The New Orleans native has been apart of the ballroom community since he first moved to New York City in 2000, and a lot of his artwork is inspired by the ballroom scene—like his 2014 video Knot, which featured queer black men and women voguing in red-soled heels.

He’s been called the “godfather” of this generation’s ballroom scene. In 2012, he started throwing his own ballroom competitions consisting of performances in categories based on art history, different genres of dance and traditional voguing elements; this year there was a category where the costumes were based on artworks from Nick Cave and El Anatsui.

“This is a way for me to work outside of a commercial gallery or institutional context with the community that inspires my work,” Newsome said. “I use this project as a way to build the community and also subversively teach art history, which sometimes I have found is kind of lacking in the community, people being aware of a specific artist, especially brown artists who they should really be aware of.”

Newsome also brings together leaders of the underground ballroom scene and contemporary art world with the people (many of them friends) he picks to judge the competition. This year, the judges included artist Mickalene Thomas, culture critic Michaela Davis, Legendary Dawn Ebony of the House of Ebony, and winner of the first King of Arms Ball, Legendary Leiomy Maldonado.

“[The ball] fosters this community of people and it presents this raw grit of dance,” said Mickalene Thomas. “People don’t realize the dance forms come in many different shapes and facets. Vogue is a dance form that you can use and transform it into any other dance form… traditional ballet, jazz, all of that stuff can be incorparated into vogue. It doesn’t matter what you look like, it doesn’t matter what size you are, you just have to understand your body and work it.”

Switching it up this year, Rashaad Newsome dedicated the Sex Siren category—usually a opportunity for the competitors to show off their bodies and for judges to pick who has the best one—to Black Lives Matter, where each competitor had to use their bodies as symbols of protests. The winner of this category walked with the phrase “Stop Killing Black Trans” written on his scantily clad body.

The Runway was the category that yielded the most outrageous ensembles. Competitors had to come with costumes inspired by artist Nick Cave and El Anatsui and that meant masked faces, graphic bodysuits, and tons of flowers.
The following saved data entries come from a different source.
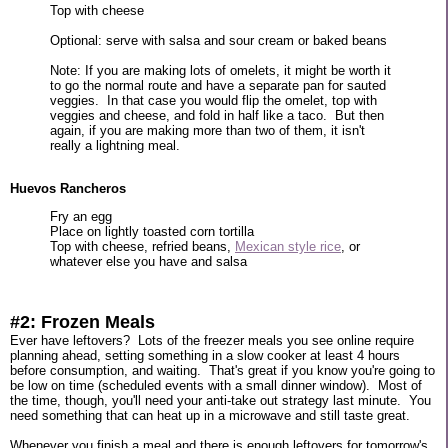
Top with cheese
Optional: serve with salsa and sour cream or baked beans
Note: If you are making lots of omelets, it might be worth it
to go the normal route and have a separate pan for sauted
veggies. In that case you would flip the omelet, top with
veggies and cheese, and fold in half like a taco. But then
again, if you are making more than two of them, it isn't
really a lightning meal.
Huevos Rancheros
Fry an egg
Place on lightly toasted corn tortilla
Top with cheese, refried beans,
Mexican style rice
, or
whatever else you have and salsa
#2: Frozen Meals
Ever have leftovers? Lots of the freezer meals you see online require
planning ahead, setting something in a slow cooker at least 4 hours
before consumption, and waiting. That's great if you know you're going to
be low on time (scheduled events with a small dinner window). Most of
the time, though, you'll need your anti-take out strategy last minute. You
need something that can heat up in a microwave and still taste great.
Whenever you finish a meal and there is enough leftovers for tomorrow's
The King of Arms Art Ball is clearly an important space for black and latino men and women of the LGBT community. This was my first time attending a ballroom competition, and it was my first time being in atmosphere where I saw people who were so comfortable with their bodies and, most importantly, themselves.

Said Antwaun Sargent, a culture critic and one of the judges for the night: “Often this community isn’t able to be represent themselves in the way that they want to be seen, I think Rashaad, by partnering with the community not only with the vogue ball, but also with  various projects over his career, has allowed the community to really express, artistically, what they want in their own right.”